Please copy, word for word, the line that contains "chers who have made this year’s" and every line after it through the end of the records, and nothing more.

Stored records
━━━━━━━━━━━━━━━━━━━━━━━━━━━━━━

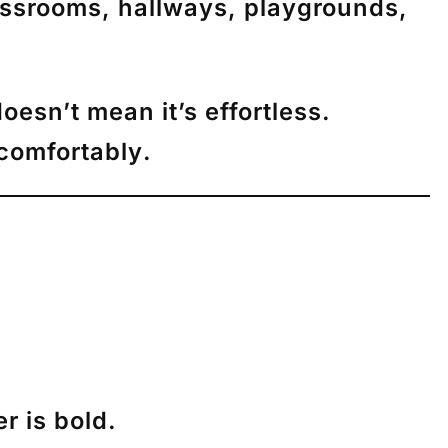
assrooms, hallways, playgrounds,
oesn’t mean it’s effortless.
comfortably
.
r is bold.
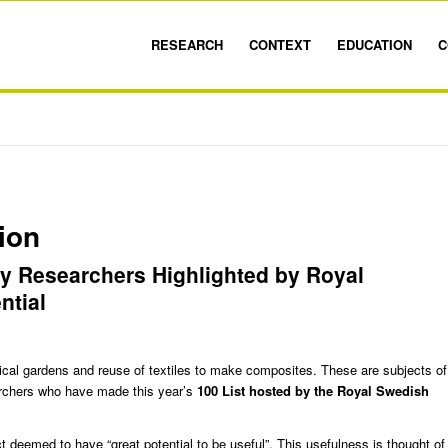
RESEARCH
CONTEXT
EDUCATION
C
ion
y Researchers Highlighted by Royal
ntial
ical gardens and reuse of textiles to make composites. These are subjects of
chers who have made this year’s
100 List
hosted by the Royal Swedish
ct deemed to have “great potential to be useful”. This usefulness is thought of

━━━━━━━━━━━━━━━━━━━━━━━━━━━━━━

• _RESULT FOR THIS TASK_
chers who have made this year’s
100 List
hosted by the Royal Swedish
ct deemed to have “great potential to be useful”. This usefulness is thought of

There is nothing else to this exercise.